When Adam and Eve ate of the tree of the fruit of knowledge, they gained the ability to discern right and wrong.

Interesting. What is that? Is that truly a gift we all have or is it perhaps misunderstood? This says that animals don't know right from wrong. On the surface of things, that seems true. But what about pets?

When Grizzly makes lemonaide on my nice wood floor, he "knows" he's done wrong. He certainly avoids me for awhile. Isn't that knowledge of right and wrong?

No, it is not. It is knowledge of consequences to a specific action. If we let him, he'd make the whole house his little-dog's-room (which, come to think of it, he does...) Going inside and outside is no different to him, except inside he gets scolded and outside he gets blissfully ignored.

Knowing right from wrong is different than that. No, cynics, it isn't still fear of what God will do to us, it's more than that.

At least is should be. I'm not convinced for most of us, it is, though.

The Fall tells us two things: There is an Absolute Right, and we are capable of discerning what that is.

It's just that most people don't do it. Instead, too many of us deny an Absolute Right (either literally, as in Atheism; or functionally, as in ignoring it or not getting to it).
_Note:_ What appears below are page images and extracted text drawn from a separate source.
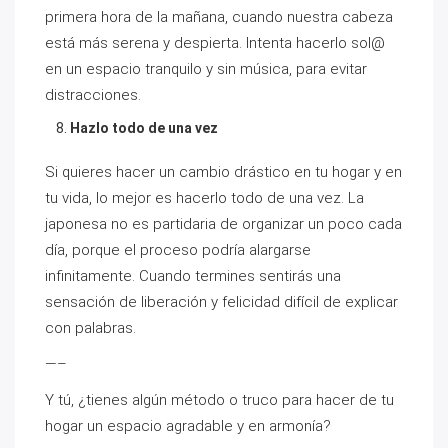
primera hora de la mañana, cuando nuestra cabeza
está más serena y despierta. Intenta hacerlo sol@
en un espacio tranquilo y sin música, para evitar
distracciones.
Hazlo todo de una vez
Si quieres hacer un cambio drástico en tu hogar y en
tu vida, lo mejor es hacerlo todo de una vez. La
japonesa no es partidaria de organizar un poco cada
día, porque el proceso podría alargarse
infinitamente. Cuando termines sentirás una
sensación de liberación y felicidad difícil de explicar
con palabras.
—–
Y tú, ¿tienes algún método o truco para hacer de tu
hogar un espacio agradable y en armonía?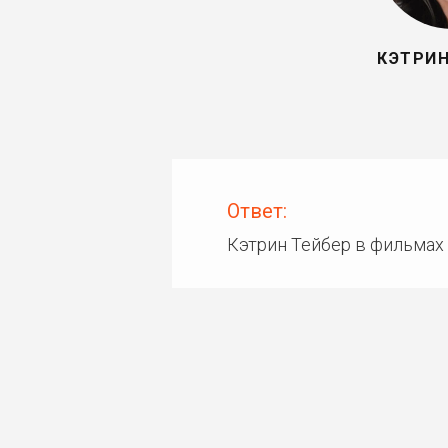
КЭТРИН
Ответ:
Кэтрин Тейбер в фильмах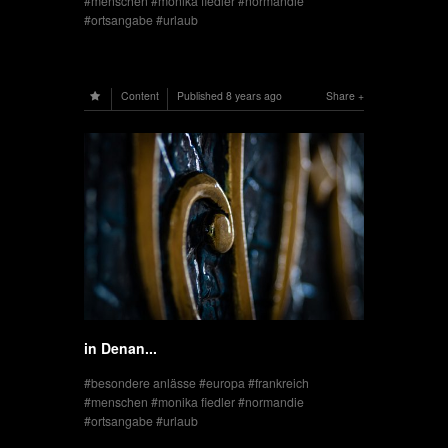
menschen
monika fiedler
normandie
ortsangabe
urlaub
Content
Published
8 years ago
Share
in Denan...
besondere anlässe
europa
frankreich
menschen
monika fiedler
normandie
ortsangabe
urlaub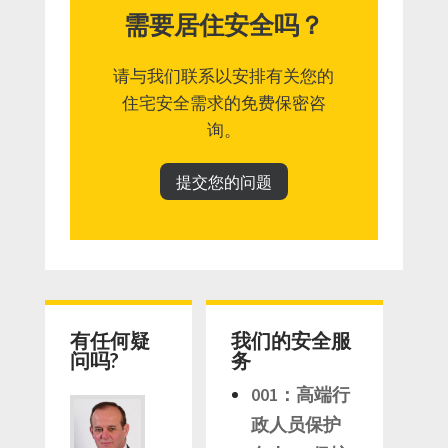
需要居住安全吗？
请与我们联系以安排有关您的
住宅安全需求的免费保密咨
询。
提交您的问题
有任何疑
我们的安全服
问吗?
务
001：高端行
政人员保护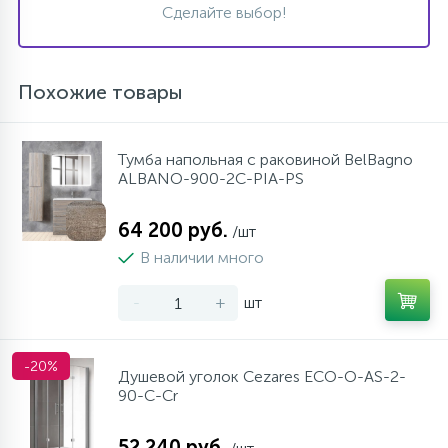
Сделайте выбор!
Похожие товары
Тумба напольная с раковиной BelBagno
ALBANO-900-2C-PIA-PS
64 200 руб.
/шт
В наличии много
-
+
шт
-20%
Душевой уголок Cezares ECO-O-AS-2-
90-C-Cr
52 240 руб.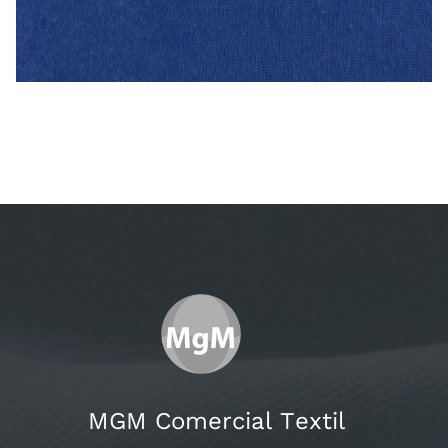
MGM Comercial Textil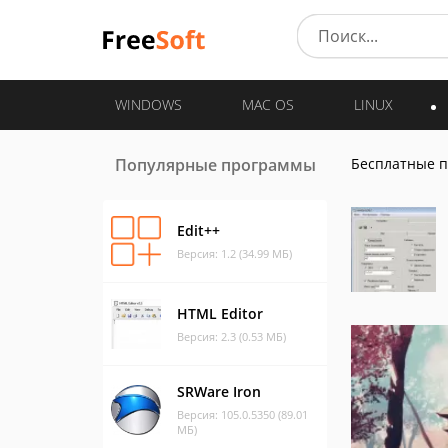
WINDOWS
MAC OS
LINUX
Популярные программы
Бесплатные 
Edit++
Версия: 1.2 (34.99 МБ)
HTML Editor
Версия: 2.3 (0.53 МБ)
SRWare Iron
Версия: 105.0.5350 (89.01
МБ)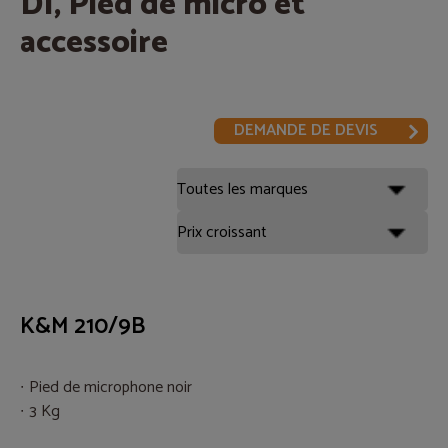
DI, Pied de micro et
accessoire
DEMANDE DE DEVIS
K&M 210/9B
Pied de microphone noir
3 Kg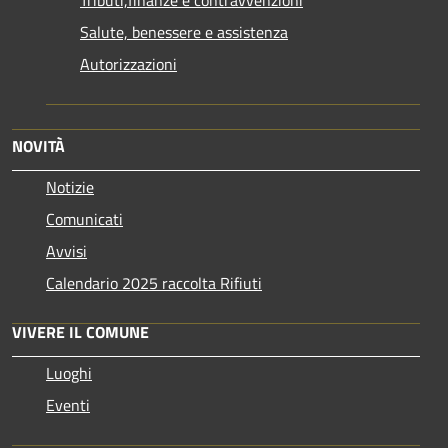
Tributi,finanze e contravvenzioni
Salute, benessere e assistenza
Autorizzazioni
NOVITÀ
Notizie
Comunicati
Avvisi
Calendario 2025 raccolta Rifiuti
VIVERE IL COMUNE
Luoghi
Eventi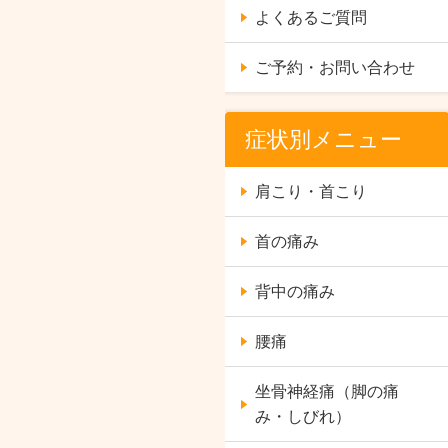
よくあるご質問
ご予約・お問い合わせ
症状別メニュー
肩こり・首こり
首の痛み
背中の痛み
腰痛
坐骨神経痛（脚の痛
み・しびれ）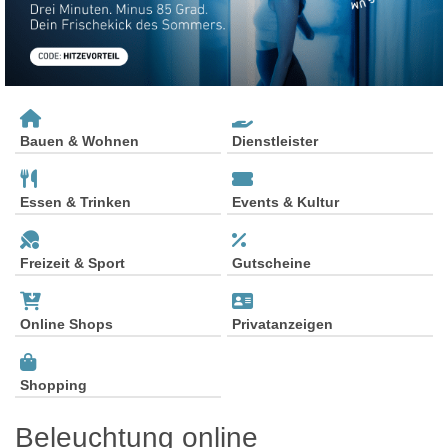
Bauen & Wohnen
Dienstleister
Essen & Trinken
Events & Kultur
Freizeit & Sport
Gutscheine
Online Shops
Privatanzeigen
Shopping
Beleuchtung online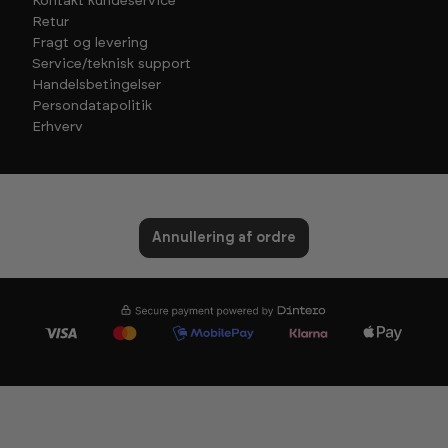
Kontakt kundeservice
Retur
Fragt og levering
Service/teknisk support
Handelsbetingelser
Persondatapolitik
Erhverv
Annullering af ordre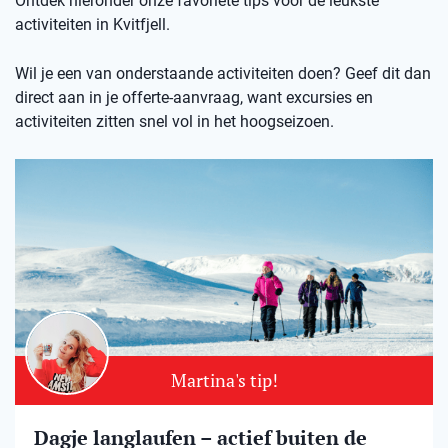
Ontdek hieronder onze favoriete tips voor de leukste
activiteiten in Kvitfjell.
Wil je een van onderstaande activiteiten doen? Geef dit dan
direct aan in je offerte-aanvraag, want excursies en
activiteiten zitten snel vol in het hoogseizoen.
Martina's tip!
Dagje langlaufen – actief buiten de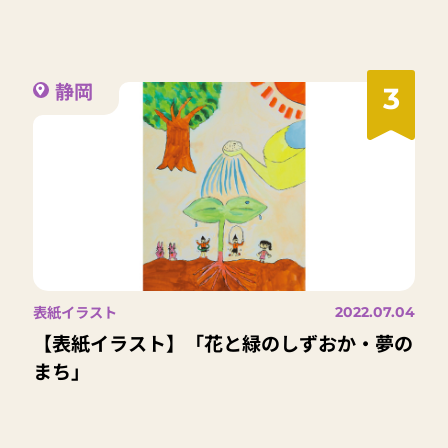
静岡
3
表紙イラスト
2022.07.04
【表紙イラスト】「花と緑のしずおか・夢の
まち」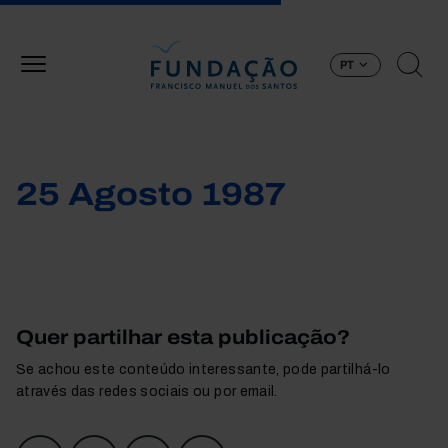
Passar para o conteúdo principal
PT
25 Agosto 1987
Quer partilhar esta publicação?
Se achou este conteúdo interessante, pode partilhá-lo
através das redes sociais ou por email.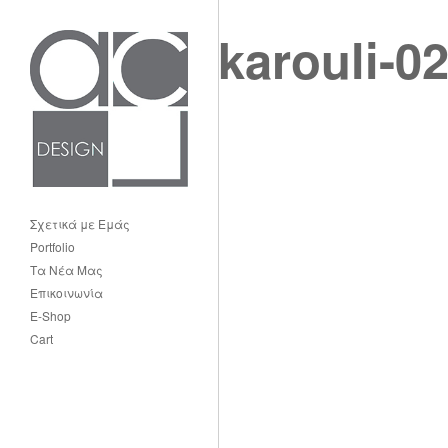
karouli-0
Σχετικά με Εμάς
Portfolio
Τα Νέα Μας
Επικοινωνία
E-Shop
Cart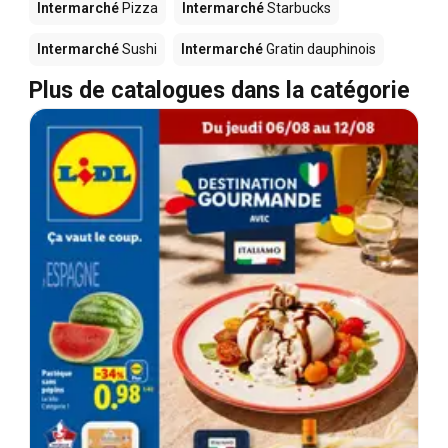
Intermarché
Pizza
Intermarché
Starbucks
Intermarché
Sushi
Intermarché
Gratin dauphinois
Plus de catalogues dans la catégorie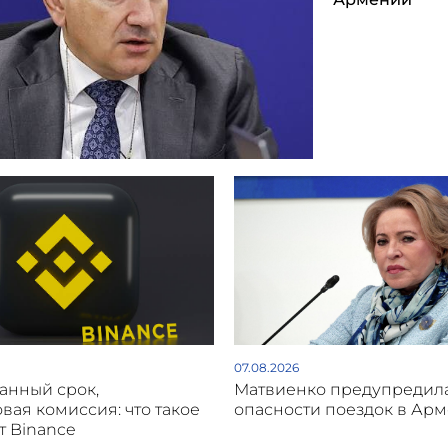
07.08.2026
анный срок,
Матвиенко предупредил
вая комиссия: что такое
опасности поездок в Ар
от Binance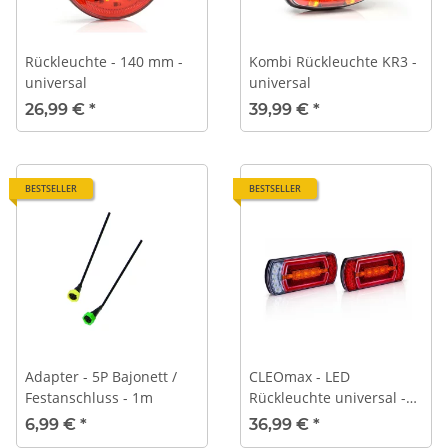
Rückleuchte - 140 mm -
Kombi Rückleuchte KR3 -
universal
universal
26,99 €
*
39,99 €
*
BESTSELLER
BESTSELLER
Adapter - 5P Bajonett /
CLEOmax - LED
Festanschluss - 1m
Rückleuchte universal -
162x30,5mm - 12V/24V -
6,99 €
*
36,99 €
*
Multifunktionsleuchte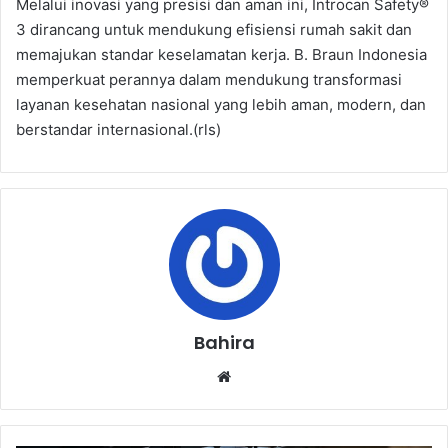
Melalui inovasi yang presisi dan aman ini, Introcan Safety®
3 dirancang untuk mendukung efisiensi rumah sakit dan
memajukan standar keselamatan kerja. B. Braun Indonesia
memperkuat perannya dalam mendukung transformasi
layanan kesehatan nasional yang lebih aman, modern, dan
berstandar internasional.(rls)
Bahira
Website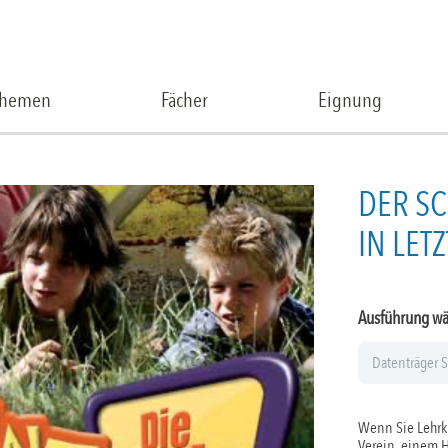
Themen
Fächer
Eignung
DER SC
IN LET
Ausführung w
Wenn Sie Lehrkr
Verein, einem 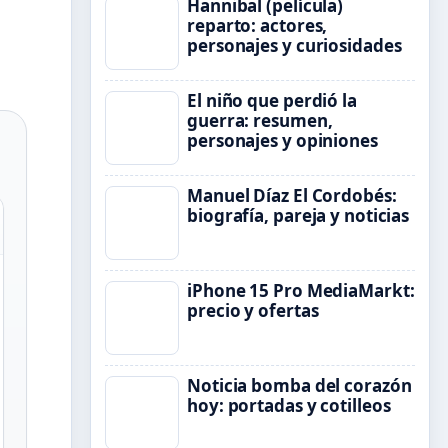
Hannibal (película)
reparto: actores,
personajes y curiosidades
El niño que perdió la
guerra: resumen,
personajes y opiniones
Manuel Díaz El Cordobés:
biografía, pareja y noticias
iPhone 15 Pro MediaMarkt:
precio y ofertas
Noticia bomba del corazón
hoy: portadas y cotilleos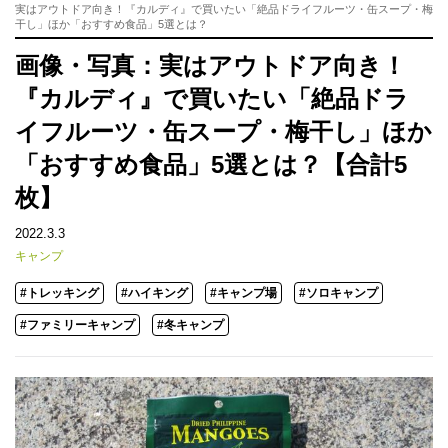
実はアウトドア向き！『カルディ』で買いたい「絶品ドライフルーツ・缶スープ・梅
干し」ほか「おすすめ食品」5選とは？
画像・写真：実はアウトドア向き！
『カルディ』で買いたい「絶品ドラ
イフルーツ・缶スープ・梅干し」ほか
「おすすめ食品」5選とは？【合計5
枚】
2022.3.3
キャンプ
#トレッキング
#ハイキング
#キャンプ場
#ソロキャンプ
#ファミリーキャンプ
#冬キャンプ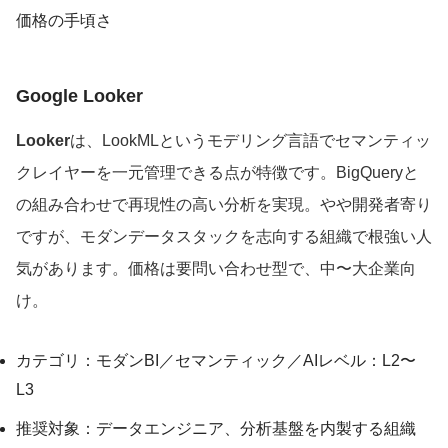
価格の手頃さ
Google Looker
Looker
は、LookMLというモデリング言語でセマンティッ
クレイヤーを一元管理できる点が特徴です。BigQueryと
の組み合わせで再現性の高い分析を実現。やや開発者寄り
ですが、モダンデータスタックを志向する組織で根強い人
気があります。価格は要問い合わせ型で、中〜大企業向
け。
カテゴリ：モダンBI／セマンティック／AIレベル：L2〜
L3
推奨対象：データエンジニア、分析基盤を内製する組織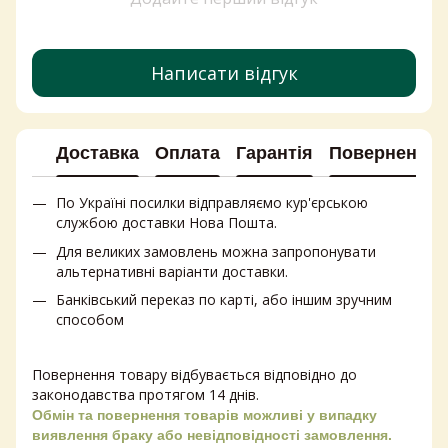
Написати відгук
Доставка
Оплата
Гарантія
Повернення
По Україні посилки відправляємо кур'єрською
службою доставки Нова Пошта.
Для великих замовлень можна запропонувати
альтернативні варіанти доставки.
Банківський переказ по карті, або іншим зручним
способом
Повернення товару відбувається відповідно до
законодавства протягом 14 днів.
Обмін та повернення товарів можливі у випадку
виявлення браку або невідповідності замовлення.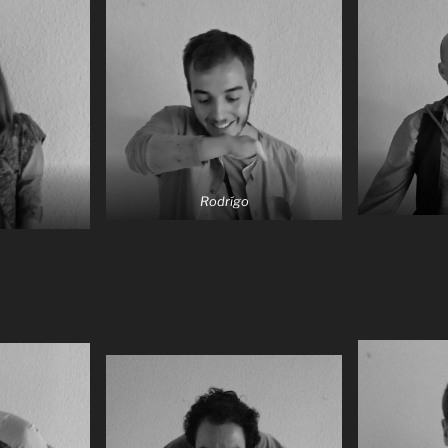
Rodrígo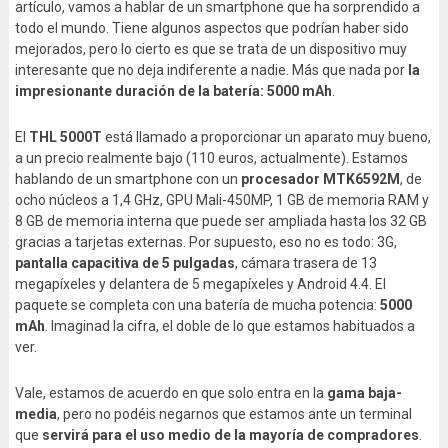
artículo, vamos a hablar de un smartphone que ha sorprendido a
todo el mundo. Tiene algunos aspectos que podrían haber sido
mejorados, pero lo cierto es que se trata de un dispositivo muy
interesante que no deja indiferente a nadie. Más que nada por
la
impresionante duración de la batería: 5000 mAh
.
El
THL 5000T
está llamado a proporcionar un aparato muy bueno,
a un precio realmente bajo (110 euros, actualmente). Estamos
hablando de un smartphone con un
procesador MTK6592M
, de
ocho núcleos a 1,4 GHz, GPU Mali-450MP, 1 GB de memoria RAM y
8 GB de memoria interna que puede ser ampliada hasta los 32 GB
gracias a tarjetas externas. Por supuesto, eso no es todo: 3G,
pantalla capacitiva de 5 pulgadas
, cámara trasera de 13
megapíxeles y delantera de 5 megapíxeles y Android 4.4. El
paquete se completa con una batería de mucha potencia:
5000
mAh
. Imaginad la cifra, el doble de lo que estamos habituados a
ver.
Vale, estamos de acuerdo en que solo entra en la
gama baja-
media
, pero no podéis negarnos que estamos ante un terminal
que
servirá para el uso medio de la mayoría de compradores
.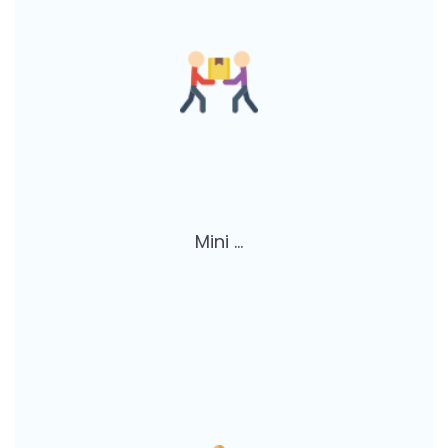
Mini ...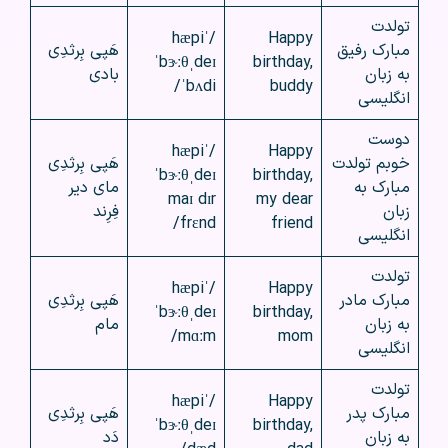
تولدت
/ˈhæpi
Happy
مبارک رفیق
هَپی بِرثدِی
ˈbɝːθˌdeɪ
birthday,
به زبان
بادی
ˈbʌdi/
buddy
انگلیسی
دوست
/ˈhæpi
Happy
خوبم تولدت
هَپی بِرثدِی
ˈbɝːθˌdeɪ
birthday,
مبارک به
مای دیر
maɪ dɪr
my dear
زبان
فِرِند
frɛnd/
friend
انگلیسی
تولدت
/ˈhæpi
Happy
مبارک مادر
هَپی بِرثدِی
ˈbɝːθˌdeɪ
birthday,
به زبان
مام
mɑːm/
mom
انگلیسی
تولدت
/ˈhæpi
Happy
مبارک پدر
هَپی بِرثدِی
ˈbɝːθˌdeɪ
birthday,
به زبان
دَد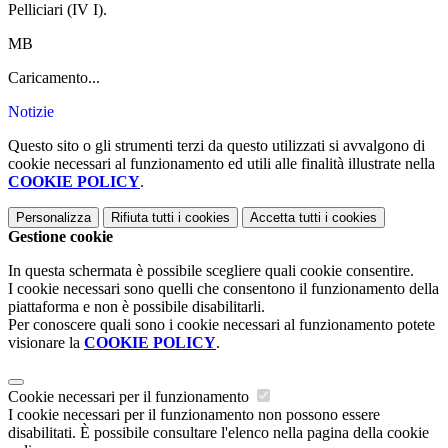
Pelliciari (IV I).
MB
Caricamento...
Notizie
Questo sito o gli strumenti terzi da questo utilizzati si avvalgono di
cookie necessari al funzionamento ed utili alle finalità illustrate nella
COOKIE POLICY
.
Personalizza
Rifiuta tutti
i cookies
Accetta tutti
i cookies
Gestione cookie
In questa schermata è possibile scegliere quali cookie consentire.
I cookie necessari sono quelli che consentono il funzionamento della
piattaforma e non è possibile disabilitarli.
Per conoscere quali sono i cookie necessari al funzionamento potete
visionare la
COOKIE POLICY
.
Cookie necessari per il funzionamento
I cookie necessari per il funzionamento non possono essere
disabilitati. È possibile consultare l'elenco nella pagina della cookie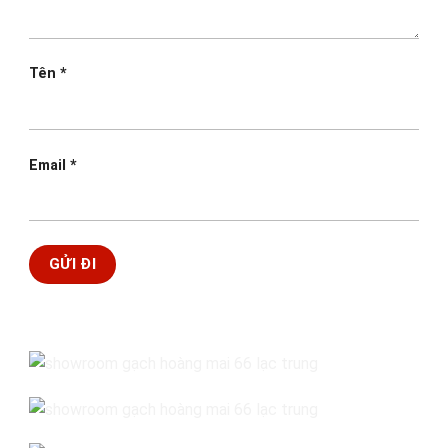
Tên
*
Email
*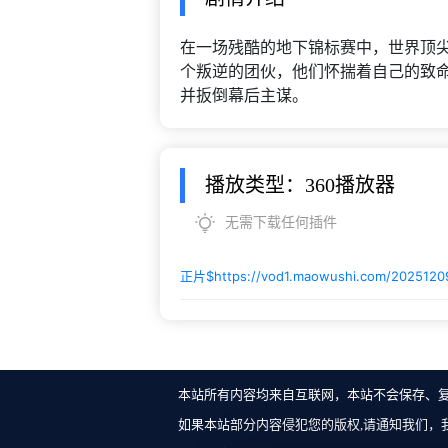
在一场残酷的地下锦标赛中，世界顶
个叛逆的团伙，他们怀揣着自己的致
并扳倒幕后主谋。
播放类型：360播放器
无需下载任何插件
正片$
https://vod1.maowushi.com/202512
本站所有内容均来自互联网，本站不会保存、
如果本站部分内容侵犯您的版权,请通知我们，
We do what is "right" when people are looking and whatever we think we can get away with when they aren't.

I can imagine some piety going on now: "I don't do that." Yet you have to ask yourself, do you abstain from wrong because it is wrong or simply because it doesn't interest you? Example: illicit drugs have no interest to me. Getting high, stoned, or messed up is not a good time. As a result, I don't get to "is it right or wrong" because it's just not for me. If it WERE something I enjoyed, would consequences have the higher place in my life before getting to right or wrong? I don't want to get arrested, so I don't do drugs?

So it could be an order problem. What comes first in our consideration? Interest, then Consequences, THEN Right and Wrong? Or is it first Right or Wrong (and therefore nothing that follows matters).

Lack of interest of a thing might be a ditch around that thing. Fear of Consequences could be considered a fence around that thing (as could laws, rules, commands). Evil people might seek to build bridges over the ditch to entice the uninterested in crossing over, and if interest is already there, then we don't need anyone else to entice us to scale our fences...

... but look around that kind of world. Ditches and fences everywhere. That is certainly the Old Testament method, with the Israelites even building fences around their fences.

The New Testament method, though, says to fill in the ditches and tear down the fences. Instead of navigating through life bumping and avoiding; navigate through the knowledge of right and wrong (bolstered by the Grace of God). It makes for a clean landscape and a better journey.